Actions

Work Header

But I am not your Aphrodite

Summary:

An answer to a question which was never asked.

Divine, divinity. God within, God without. A God alone.

Dorian doesn’t feel divine.

Work Text:

The painter’s hands are gentle as they work upon Dorian’s buttoned shirt. Despite everything, Dorian almost always comes back to Basil—if only for the silence. As Basil’s excitement grows, the young man doesn’t look at him, instead staring at his own hand—pale and smooth like an alabaster statue in a sunlit garden. It contrasts nicely with the chestnut walls of Basil’s studio.

“You’re perfect,” he hears Basil whisper in his ear. “Divine almost.”

Divine, divinity. God within, God without. A God alone.

He doesn’t feel divine.

Basil’s hands find his skin. He fights not to shy away from the tender touch. Basil’s lips move upon the youth’s neck—he doesn’t notice the way Dorian has tensed. Perhaps he doesn’t care. 

The old divan beneath them is uncomfortable—the cushions well used from the dozens of sitters Basil had before him and dozens Basil will have after him. Dorian scrunches his nose; it smells like smoke.

Dorian thinks he doesn’t like that. He doesn’t think he likes when Henry tells him he’s the pinnacle of humanity. He doesn't think he likes when Basil says that he’s perfect. He doesn’t think he likes that Dorian doesn’t exist outside of what others have made for him. 

Or maybe he doesn’t care. Dorian doesn’t know what to feel when someone else isn’t there to tell him.

As pencil-calloused hands pull the clothing down, Dorian wonders if this was why his mother had run away to a man supposedly so beneath her. He assumes her father made her feel the same way he made his grandson feel years later. 

Dorian imagines her in the rotting attic he had grown so familiar with in his youth. She must have dreamed of more than the life her father had deemed for her. Dorian used to place his hand where he thought she might have, imagining his willful, beautiful mother staring longingly at imagined scenes of fairytale gardens and eternal love. It was a stupid attempt to understand and be understood by a woman he never met.

Did she too feel empty and lost? Did she want to be seen as more than herself?

Or, like her son, did she not know who she was?

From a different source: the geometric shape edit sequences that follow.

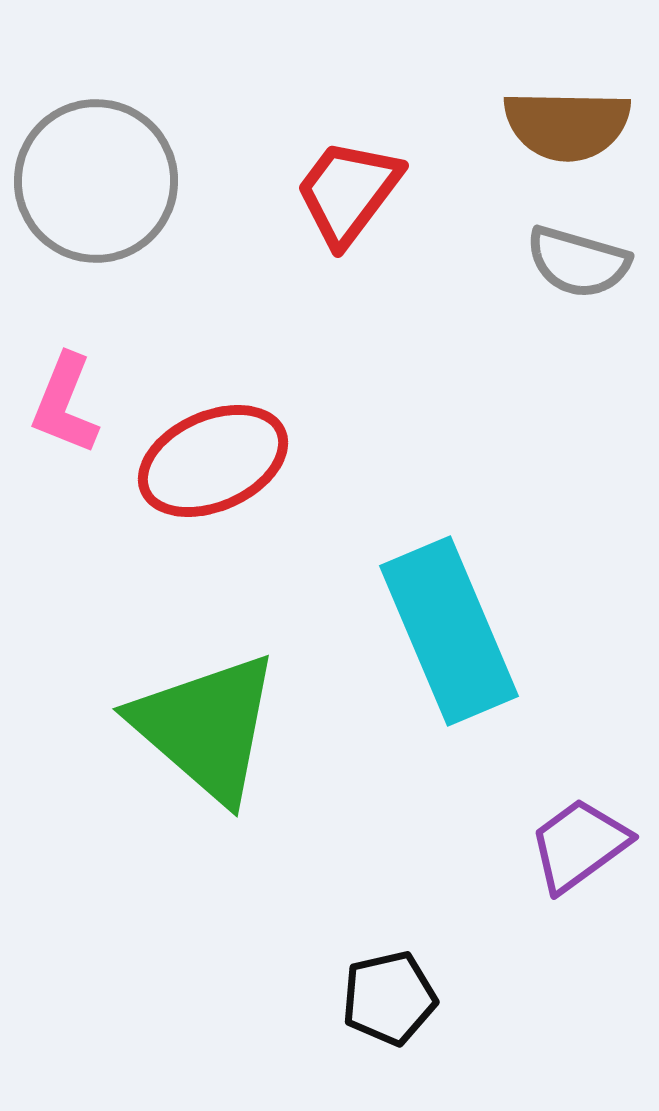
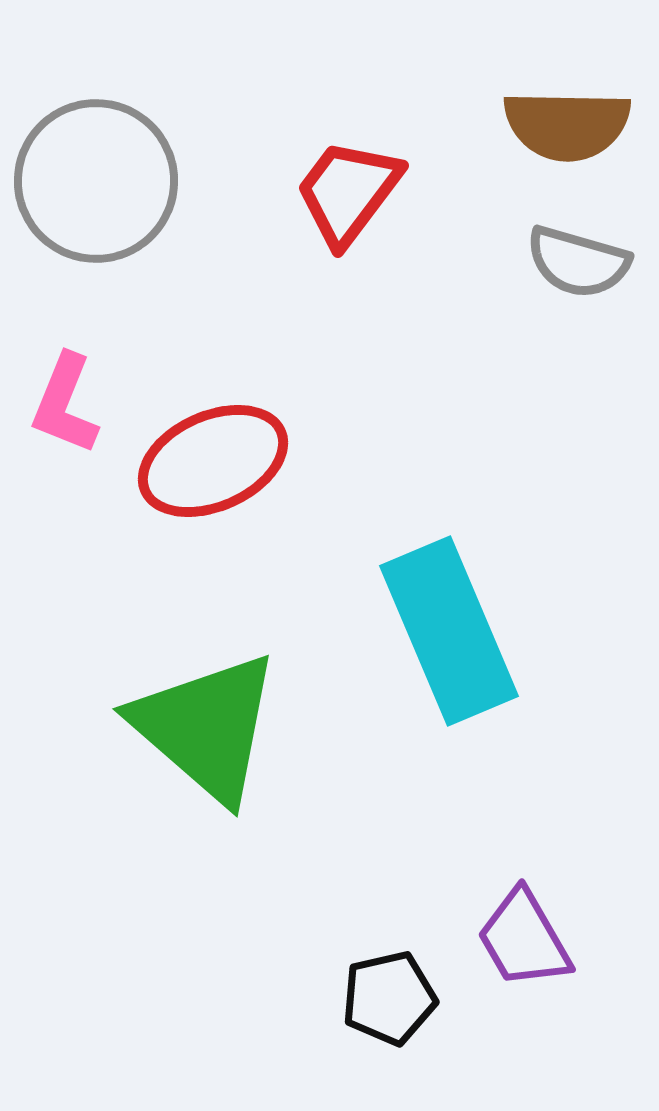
purple trapezoid: moved 55 px left, 94 px down; rotated 84 degrees counterclockwise
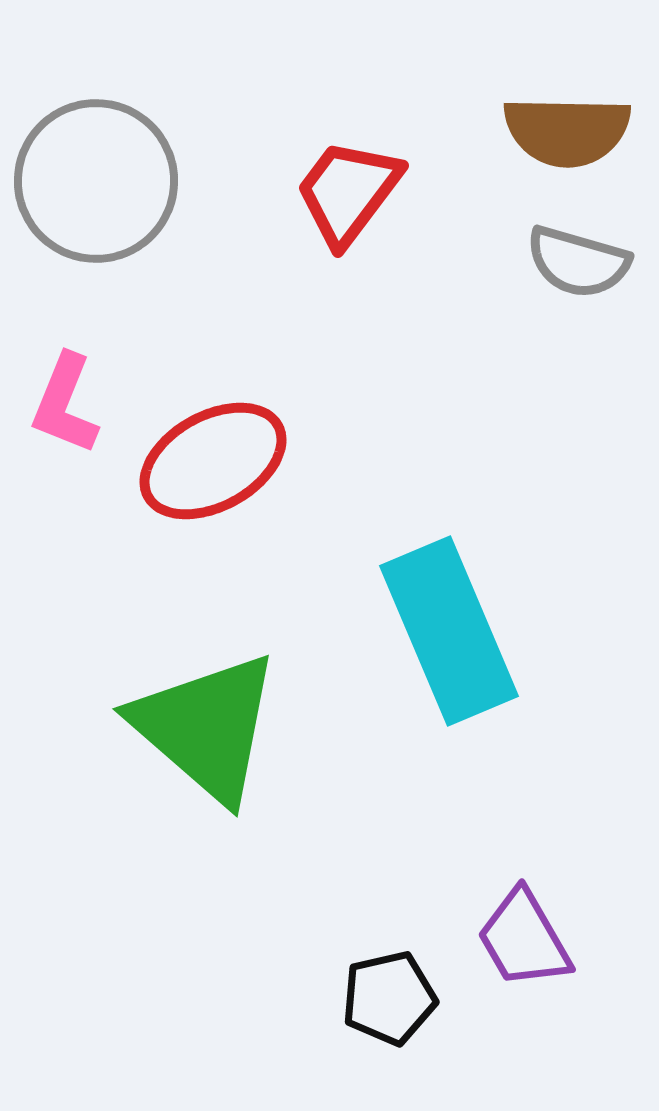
brown semicircle: moved 6 px down
red ellipse: rotated 5 degrees counterclockwise
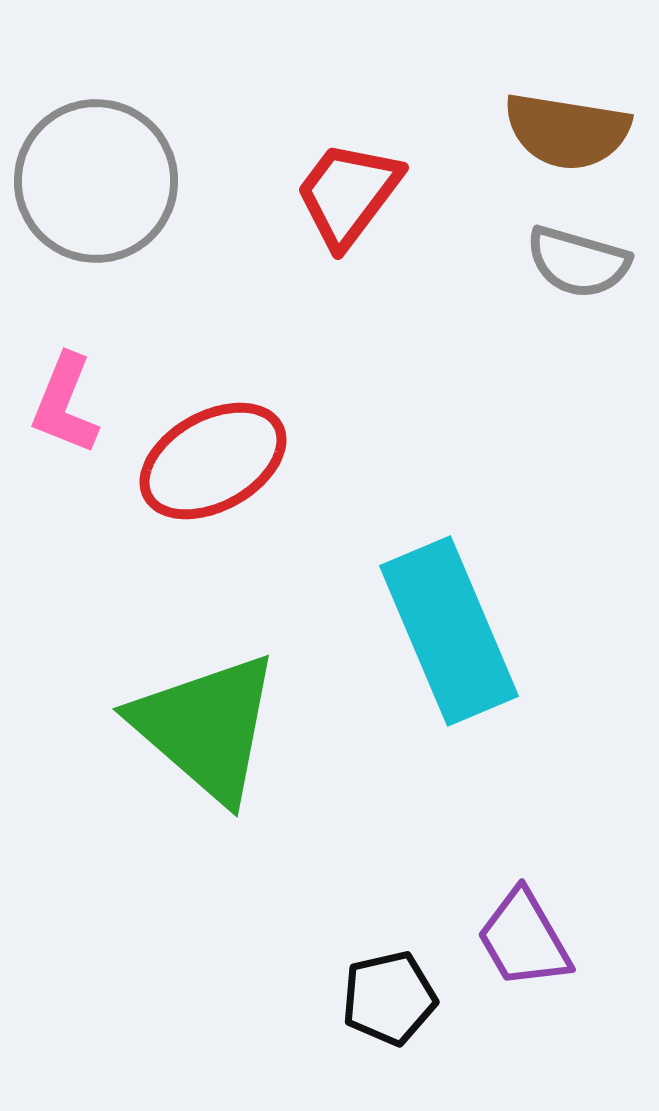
brown semicircle: rotated 8 degrees clockwise
red trapezoid: moved 2 px down
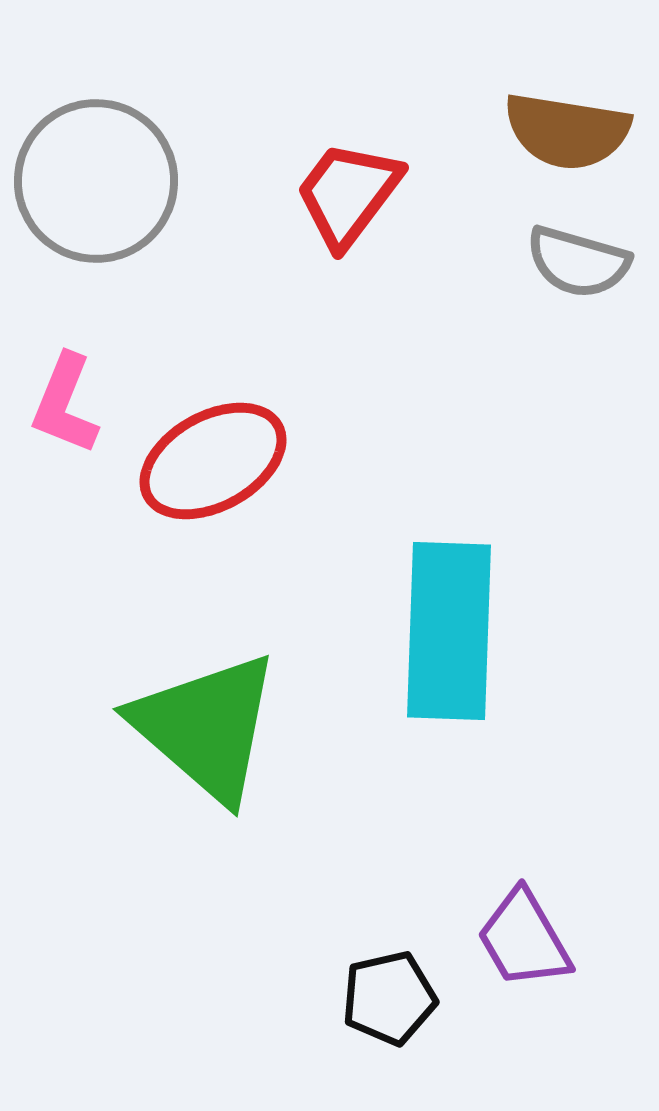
cyan rectangle: rotated 25 degrees clockwise
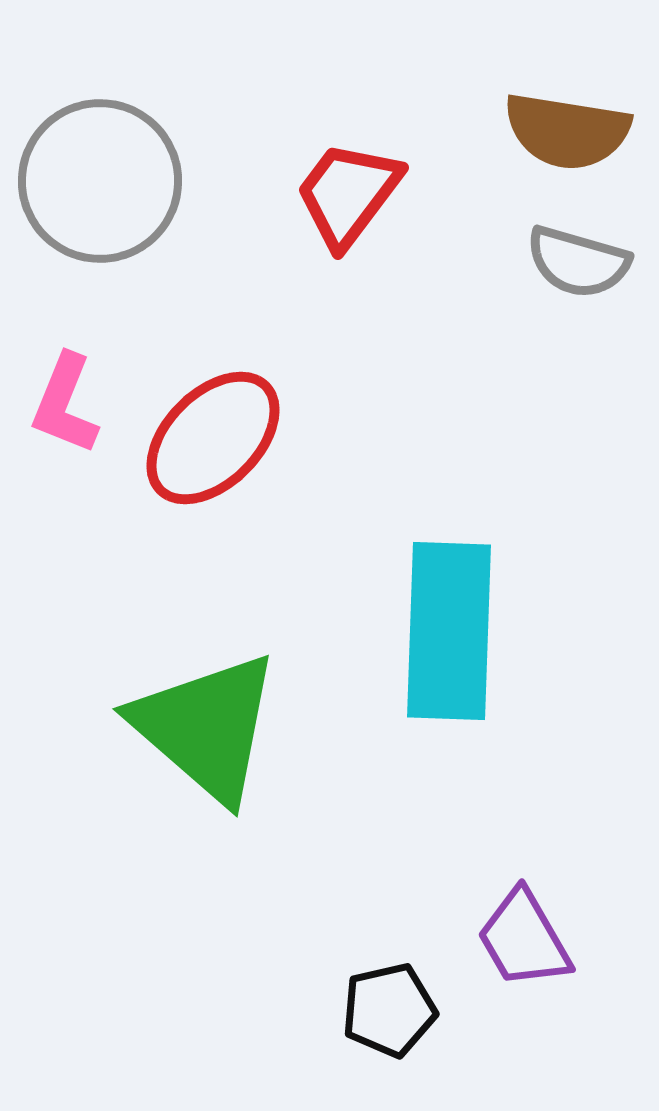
gray circle: moved 4 px right
red ellipse: moved 23 px up; rotated 16 degrees counterclockwise
black pentagon: moved 12 px down
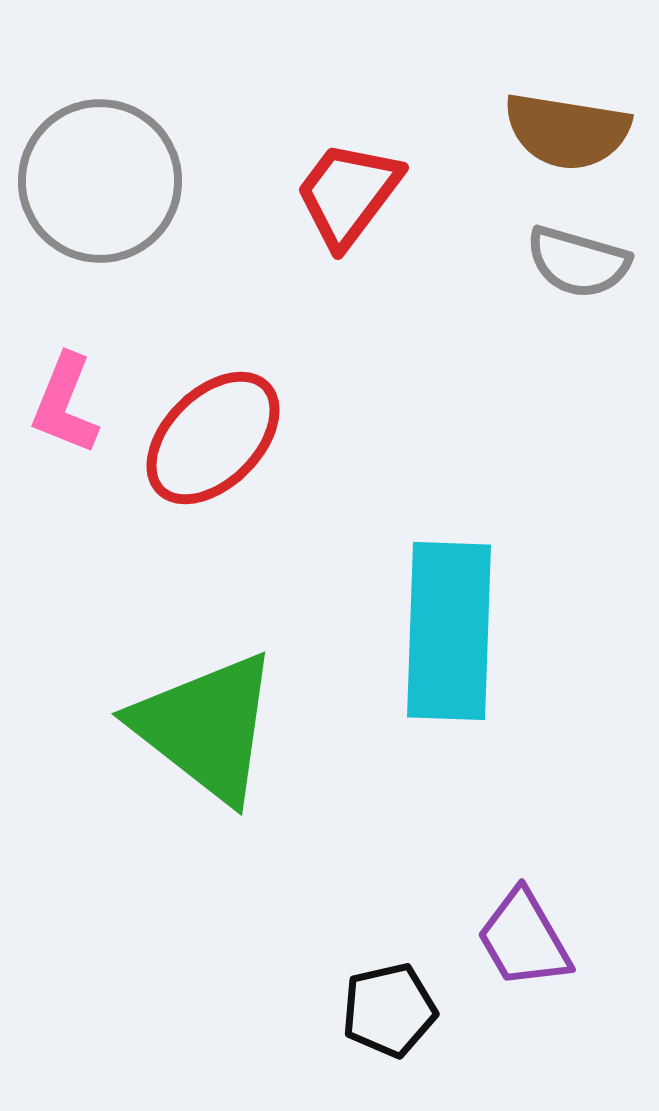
green triangle: rotated 3 degrees counterclockwise
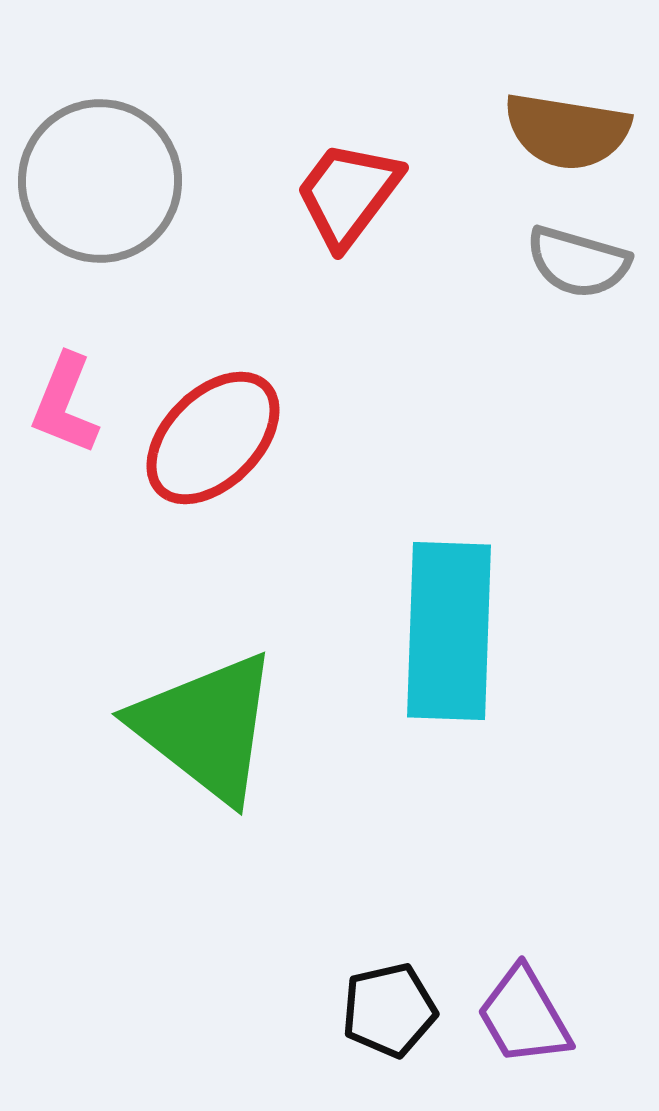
purple trapezoid: moved 77 px down
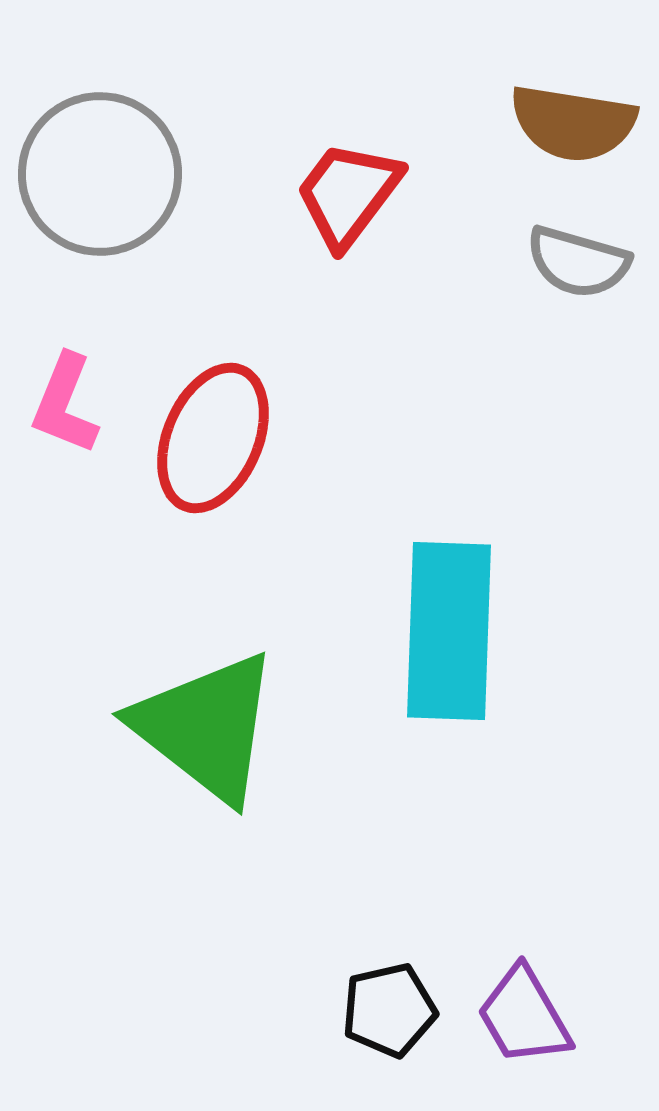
brown semicircle: moved 6 px right, 8 px up
gray circle: moved 7 px up
red ellipse: rotated 22 degrees counterclockwise
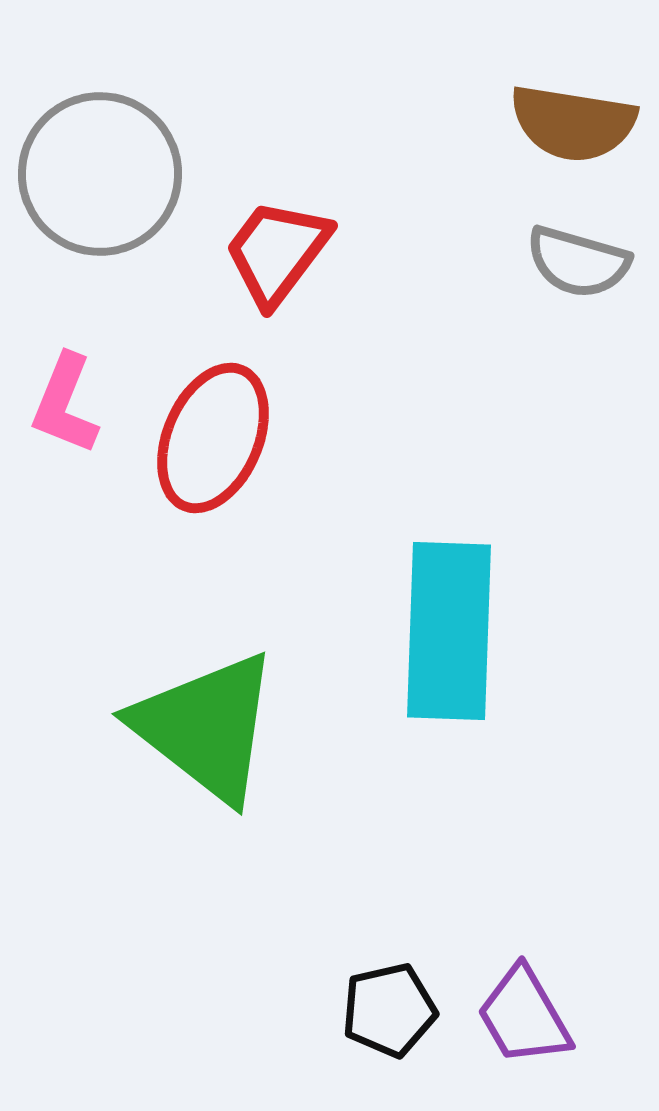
red trapezoid: moved 71 px left, 58 px down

Had the doomed pauper who loved her also wrote her a part that fit better than the rest? One that made her whole?

“Am I being too rough?” Basil asks. The poor man never wants anything more than to leave Dorian as he found him. He really is an artist.

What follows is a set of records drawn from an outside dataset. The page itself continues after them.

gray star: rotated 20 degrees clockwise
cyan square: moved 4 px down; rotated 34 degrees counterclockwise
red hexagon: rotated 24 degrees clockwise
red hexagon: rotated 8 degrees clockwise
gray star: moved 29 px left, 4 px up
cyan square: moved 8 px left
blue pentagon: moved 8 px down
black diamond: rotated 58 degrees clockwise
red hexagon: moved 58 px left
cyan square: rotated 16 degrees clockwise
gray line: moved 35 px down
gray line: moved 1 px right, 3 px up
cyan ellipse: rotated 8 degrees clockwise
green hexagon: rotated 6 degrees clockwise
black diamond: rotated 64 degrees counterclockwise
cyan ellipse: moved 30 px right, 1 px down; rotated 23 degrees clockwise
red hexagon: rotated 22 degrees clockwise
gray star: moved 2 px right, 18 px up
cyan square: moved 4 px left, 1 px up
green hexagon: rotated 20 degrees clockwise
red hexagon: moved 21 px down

“No.” The answer is mechanical. A little less than he had given the man from yesterday and the woman from before and the man before her. All of them all melt into one muddied mess, staining his skin. “No, you have not.”

“Tell me if it is too much,” Basil says. Dorian feels Basil’s only ever left him less than he was before. The painter says nothing more as he presses his lips to Dorian’s in the soft way only he could. 

Dorian wonders if he’d like it more if Basil was capable of hurting him. He doesn’t like the pain, but as revolting as it is, the Dorian who accepts brutality is a far more familiar devil.

He always feels dirty, despite how Basil tries to force him clean. He always feels disgusting despite how Henry tries to make him beautiful. He feels broken, but no one tries to make him whole.

No. Dorian has tried to make himself whole. Dorian has taken every bit given to him and made it fit. And when countless men and women chipped or cracked or shattered him, Dorian forced the dirty alabaster pieces back into place and painted them over so they were smooth and white and perfect.

But he’s afraid—Basil’s steady hands slide up to cup the young man’s face—that the pieces have frayed from constant use. He’s afraid—Basil’s body presses against his; he’s warm, he’s kind, he’s infuriating—the whole thing will crumble.  

When his grandfather’s image of Dorian fell apart, he found Basil, and when Basil’s image followed, he found Henry. But when Henry’s falls apart too—who will be left? 

“I love you,” Basil whispers, small and desperate.

Well. There is a image of himself Dorian can always recognize. And then everything else will follow. He will be whole once more.

He forces a soft chuckle. The painter stills on top of him. Dorian refuses to let the moment go. He needs this. Needs to be something he recognizes again.

Dorian within, Dorian without.

Dorian alone.

Pressing his lips against the painter’s, he says, “How horribly boring of you, Basil.”

He doesn’t let Basil say anything. He doesn’t need him to.

The alabaster cracks, but a little paint will cover it up fine.